GREATER areas of Australia’s wheat belt may become susceptible to stripe rust as the disease continues to evolve and adapt to warmer climates.
Speaking at the Borlaug Summit in Mexico, former Australian agricultural economist and University of Minnesota Department of Applied Economics professor Phil Pardey said there were signs the disease was undergoing genetic change that was allowing it to spread its footprint.
He said historically stripe rust had been considered a cooler climate disease than stem rust but its climate suitability appeared to be shifting.
“One notion is that the disease has become more aggressive and can generate a lot more spores,” he said.
“It also may be becoming more heat tolerant and may be able to move into areas and infect the wheat crop at slightly higher temperature regimes than in the past.”
Professor Pardey said work by the university and worldwide collaborators, including the CSIRO and USDA Cereals Disease Lab, had identified the temperature and moisture thresholds that drove the location and climate suitability of stripe rust.
“We now have a measured view of where the disease is climate suitable and persists,” he said.

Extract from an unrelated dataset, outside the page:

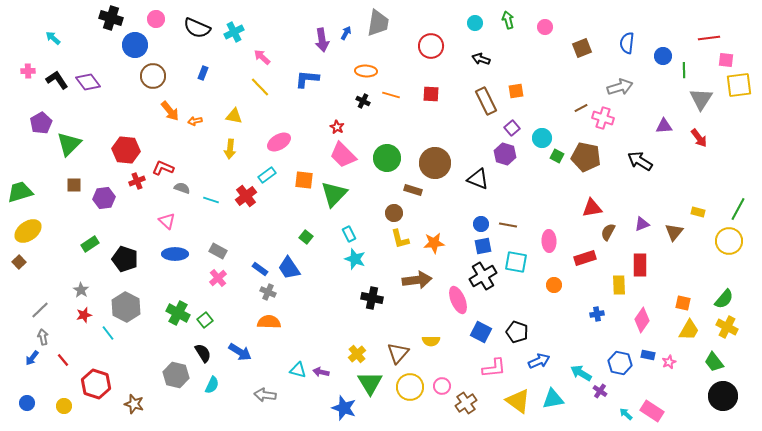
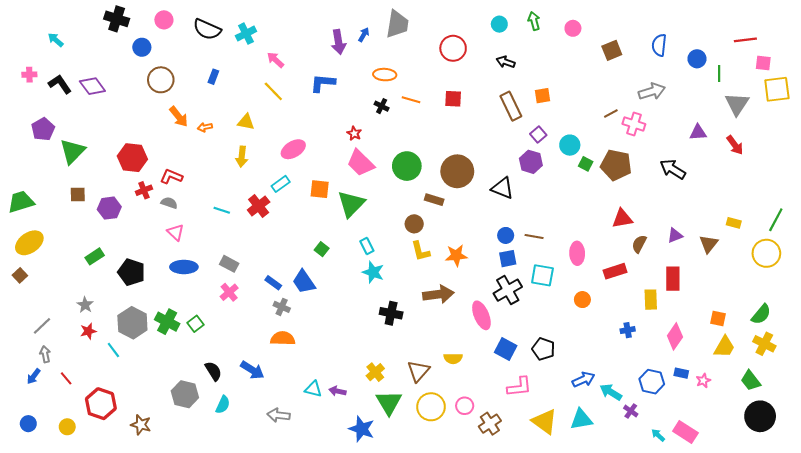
blue circle: (135, 45) -> (142, 47), size x0.7
gray semicircle: (182, 188) -> (169, 203), moved
green cross: (178, 313) -> (167, 322), moved
green square: (205, 320) -> (195, 324), moved
blue arrow: (539, 361) -> (583, 379), moved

“In some places the disease occurs year round and in other places it dies out and regenerates through wind or human-induced transmission.”
Professor Pardey said by overlaying the areas where the disease was likely to occur on a map of the world’s wheat growing regions, scientists had identified those regions where the disease posed the greatest threat.
“Our estimates are that half the world’s wheat crop is growing in areas where the disease is suited, so that means those crops are susceptible to the disease,” he said.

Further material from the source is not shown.